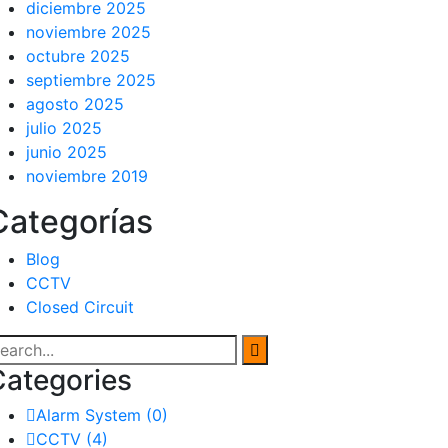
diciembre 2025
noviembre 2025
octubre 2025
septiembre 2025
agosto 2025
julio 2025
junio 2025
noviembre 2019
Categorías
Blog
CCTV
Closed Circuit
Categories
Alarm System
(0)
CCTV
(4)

^^^^^^^^^^^^^^^^

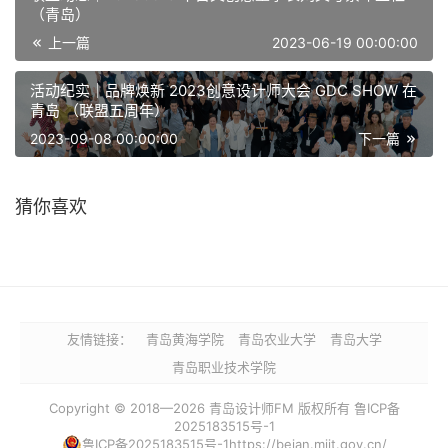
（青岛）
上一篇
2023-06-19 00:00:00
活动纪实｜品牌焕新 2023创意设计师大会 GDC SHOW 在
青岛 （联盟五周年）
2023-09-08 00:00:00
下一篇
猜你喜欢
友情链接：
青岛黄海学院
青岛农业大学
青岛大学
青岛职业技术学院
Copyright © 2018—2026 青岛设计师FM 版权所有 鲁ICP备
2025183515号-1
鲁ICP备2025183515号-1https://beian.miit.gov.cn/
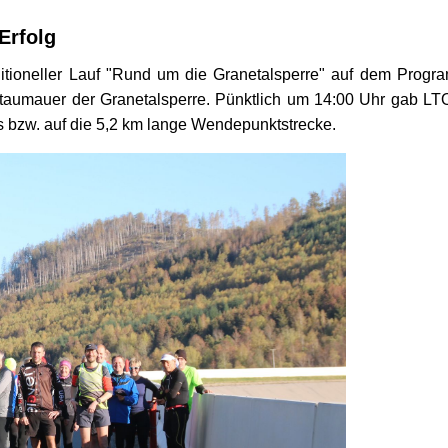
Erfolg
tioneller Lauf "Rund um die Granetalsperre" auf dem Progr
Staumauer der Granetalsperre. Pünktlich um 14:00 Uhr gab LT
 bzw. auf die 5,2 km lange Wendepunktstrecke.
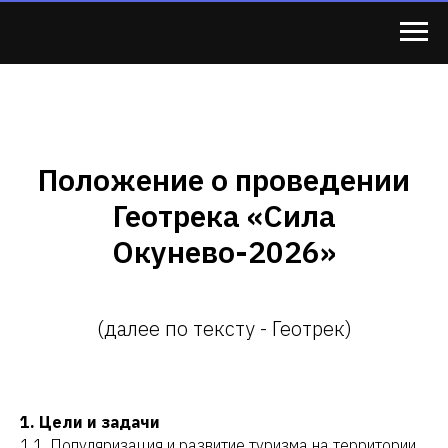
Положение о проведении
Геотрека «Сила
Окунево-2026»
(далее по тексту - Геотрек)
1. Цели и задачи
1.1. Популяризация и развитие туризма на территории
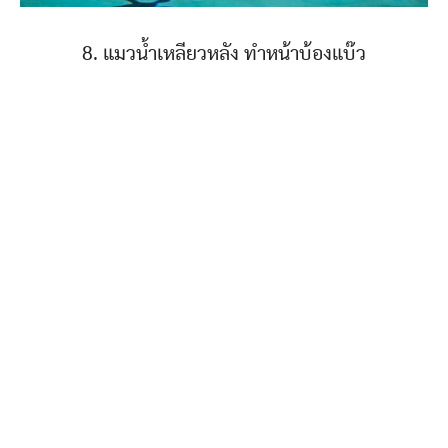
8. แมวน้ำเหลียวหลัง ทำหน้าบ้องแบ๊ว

^^^^^^^^^^^^^^^^

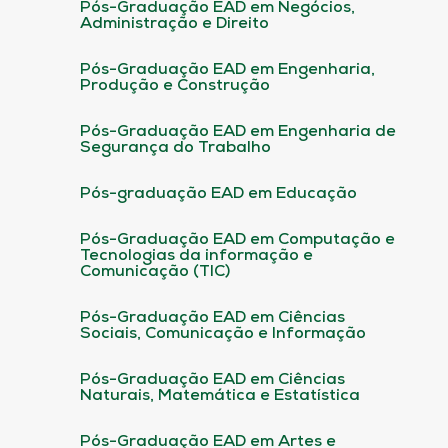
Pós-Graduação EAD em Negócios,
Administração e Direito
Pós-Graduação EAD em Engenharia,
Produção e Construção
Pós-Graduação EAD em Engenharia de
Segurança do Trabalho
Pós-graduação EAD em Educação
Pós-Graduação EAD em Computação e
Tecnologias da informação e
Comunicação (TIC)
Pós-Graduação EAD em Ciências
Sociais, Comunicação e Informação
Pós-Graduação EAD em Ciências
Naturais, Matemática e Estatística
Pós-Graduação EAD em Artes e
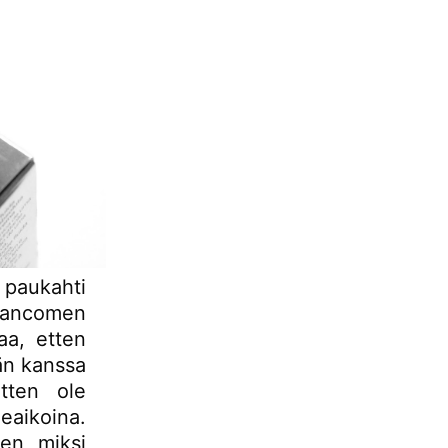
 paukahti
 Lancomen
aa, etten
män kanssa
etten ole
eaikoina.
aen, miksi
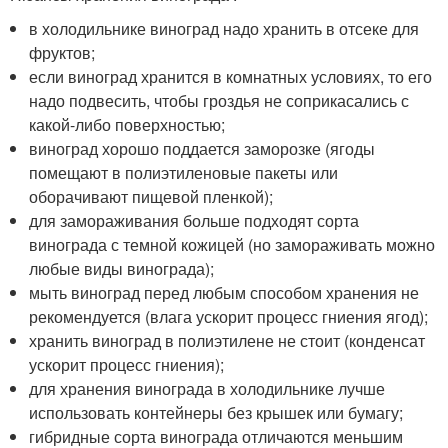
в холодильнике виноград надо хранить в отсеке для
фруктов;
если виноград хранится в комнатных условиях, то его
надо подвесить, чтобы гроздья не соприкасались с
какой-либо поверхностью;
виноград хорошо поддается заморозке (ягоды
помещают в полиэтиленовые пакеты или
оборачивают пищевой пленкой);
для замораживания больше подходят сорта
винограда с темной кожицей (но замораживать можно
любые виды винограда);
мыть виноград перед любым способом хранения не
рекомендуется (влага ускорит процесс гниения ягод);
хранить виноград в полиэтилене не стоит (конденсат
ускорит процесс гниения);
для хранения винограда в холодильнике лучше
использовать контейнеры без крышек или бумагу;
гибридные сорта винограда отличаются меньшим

^^^^^^^^^^^^^^^^

REQUIRED ACTION: What belongs in the answer is each line of the listing that contains the word "хранить".

ANSWER:
в холодильнике виноград надо хранить в отсеке для
хранить виноград в полиэтилене не стоит (конденсат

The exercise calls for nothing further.